Selama bertahun-tahun, para ilmuwan telah mengamati bahwa anak-anak cenderung mendistribusikan perhatian mereka secara luas, menyerap informasi yang dianggap tidak relevan atau mengganggu oleh orang dewasa. “Perhatian yang terdistribusi” ini sering dikaitkan dengan perkembangan otak yang belum matang atau kurangnya fokus. Namun, profesor psikologi Universitas Negeri Ohio Vladimir Sloutsky dan timnya menduga mungkin ada hal lain di balik cerita tersebut.
“Anak-anak tampaknya tidak dapat menahan diri untuk mengumpulkan informasi lebih banyak daripada yang mereka butuhkan untuk menyelesaikan suatu tugas, bahkan ketika mereka tahu persis apa yang mereka butuhkan,” jelas Sloutsky dalam rilis media.

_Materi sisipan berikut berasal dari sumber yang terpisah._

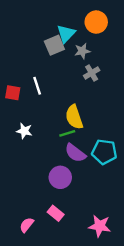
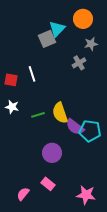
gray star: (82, 51) -> (91, 44), moved
yellow semicircle: (74, 117) -> (60, 113), moved
white star: (24, 131) -> (12, 107), moved
green line: (67, 133) -> (38, 115), moved
purple semicircle: (75, 153) -> (75, 127), moved

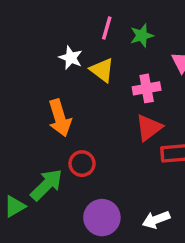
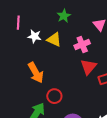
pink line: (107, 28) -> (18, 23), moved
green star: (142, 36) -> (64, 16), moved

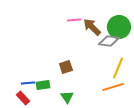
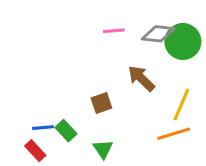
brown arrow: (92, 27) -> (141, 78), moved
gray diamond: (109, 41) -> (158, 34), moved
green rectangle: (43, 85) -> (66, 131), turned 56

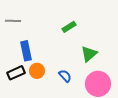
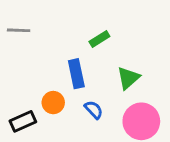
blue rectangle: (26, 51) -> (76, 74), moved
black rectangle: (16, 73) -> (23, 121), moved

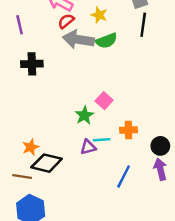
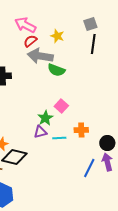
green semicircle: (106, 41) -> (56, 70), moved, turned 42
purple triangle: (88, 147) -> (40, 132), moved
blue line: (124, 177) -> (89, 168), moved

Eksplorasi berlebihan ini berlanjut bahkan ketika anak-anak termotivasi oleh hadiah untuk menyelesaikan tugas dengan cepat.

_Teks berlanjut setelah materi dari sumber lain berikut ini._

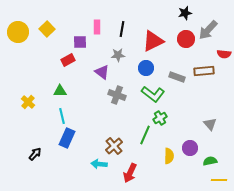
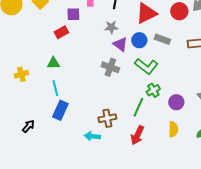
purple triangle: (102, 72) -> (120, 44), moved
gray rectangle: (177, 77) -> (162, 39), moved
yellow cross: (28, 102) -> (21, 74), turned 32
brown cross: (114, 146) -> (107, 118), turned 30
purple circle: (190, 148) -> (176, 102), moved
yellow semicircle: (169, 156) -> (173, 129), moved
red arrow: (130, 173) -> (137, 135), moved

Untuk menyelidiki pertanyaan ini, Sloutsky dan penulis utama Qianqian Wan merancang eksperimen cerdas yang melibatkan anak-anak berusia empat hingga enam tahun dan orang dewasa. Peserta diperlihatkan gambar makhluk kartun dan diminta untuk mengurutkannya ke dalam dua kategori yang disebut “Hibi” dan “Gora.” Setiap makhluk memiliki tujuh fitur seperti tanduk, sayap, dan ekor. Yang penting, hanya satu fitur yang secara sempurna memprediksi kategori makhluk tersebut, sementara fitur lainnya hanya sedikit membantu dalam pengkategorian.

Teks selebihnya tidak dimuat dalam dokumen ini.